The film “Harriet,” about the life of Harriet Tubman, has been out for three weeks and over three million people have seen it in the United States alone. With the story of this tough anti-slavery worker finally getting the attention it deserves, many people who have seen the film want to dive in deeper with a good biography of the iconic woman.
There have been dozens of children’s and Young Adult books published of the last half-century, but, until the 21st Century, the number of adult biographies has been surprisingly small. After I saw the film on November 3, I read three books about Tubman.
The first biography of Tubman was written by Sarah Bradford and published in 1869. Entitled Scenes in the Life of Harriet Tubman, the book was written by a friend of Tubman’s whose previous efforts at writing had been confined to romantic fiction. In 1886, Bradford reworked the material in the 1869 volume and issued it as Harriet, The Moses of Her People. The book is described as an “as told by Harriet Tubman” work, but Bradford writes in her introduction that there were things Tubman wanted included in the book that Bradford decided to leave out because they could not be verified. Since both editions were hastily cobbled together, and show it, one wonders if important stories were left out because Sarah Bradford just did not have time to look into them. Tubman could not read or write, so the best we have is what people like Bradford wrote that Tubman said. You can read Harriet, The Moses of Her People online here for free. Scenes in the Life of Harriet Tubman can be found here.
I read a lot of books from the 19th Century, and I have to say that these two are not very good reads. They are unreliable and at times Sarah Bradford can be incredibly condescending. Even Tubman’s friends in Auburn, New York were concerned that Bradford did not capture the voice of the Harriet that they knew. On the other hand, all of the modern biographies of Tubman rely to some degree on Bradford’s books. If you read one of the scholarly biographies and you want more, you can try out Harriet, The Moses of Her People, as well as read the “Woman Whipping” chapter in Scenes in the Life. Bradford’s insistence on exaggerating the number of slaves rescued by Tubman is just one of her literary crimes.

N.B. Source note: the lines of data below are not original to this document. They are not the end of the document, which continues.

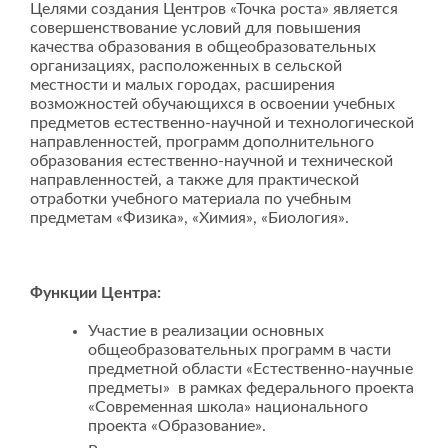
Целями создания Центров «Точка роста» является
совершенствование условий для повышения
качества образования в общеобразовательных
организациях, расположенных в сельской
местности и малых городах, расширения
возможностей обучающихся в освоении учебных
предметов естественно-научной и технологической
направленностей, программ дополнительного
образования естественно-научной и технической
направленностей, а также для практической
отработки учебного материала по учебным
предметам «Физика», «Химия», «Биология».
Функции Центра:
Участие в реализации основных
общеобразовательных программ в части
предметной области «Естественно-научные
предметы» в рамках федерального проекта
«Современная школа» национального
проекта «Образование».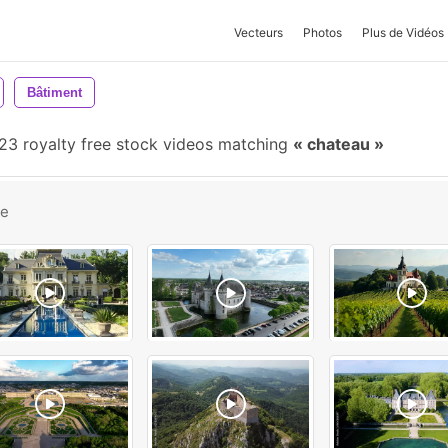
Vecteurs
Photos
Plus de Vidéos
Bâtiment
23 royalty free stock videos matching
chateau
be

Harriet Tubman: The Road to Freedom by Catherine Clinton is a good scketch of Tubman’s life by a well-known historian of women in the 19th Century. Clinton gives you a good look at Tubman’s life, and it is economical in its language, but I wound up preferring a different modern biography.
Bound for the Promised Land: Harriet Tubman, Portrait of an American Hero by Kate Clifford Larson is my favorite of the three books. It provides a detailed look at the slave society of Maryland’s Eastern Shore where Tubman grew up, as well as the known details of Tubman’s life there. The book eschews mythmaking and offers a realistic narrative of Tubman’s self-liberation, along with the ways that the network of men and women, white and black, of the Underground Railroad helped her in her journey.
I will try to make time to write a full review of this good biography of a great freedom fighter.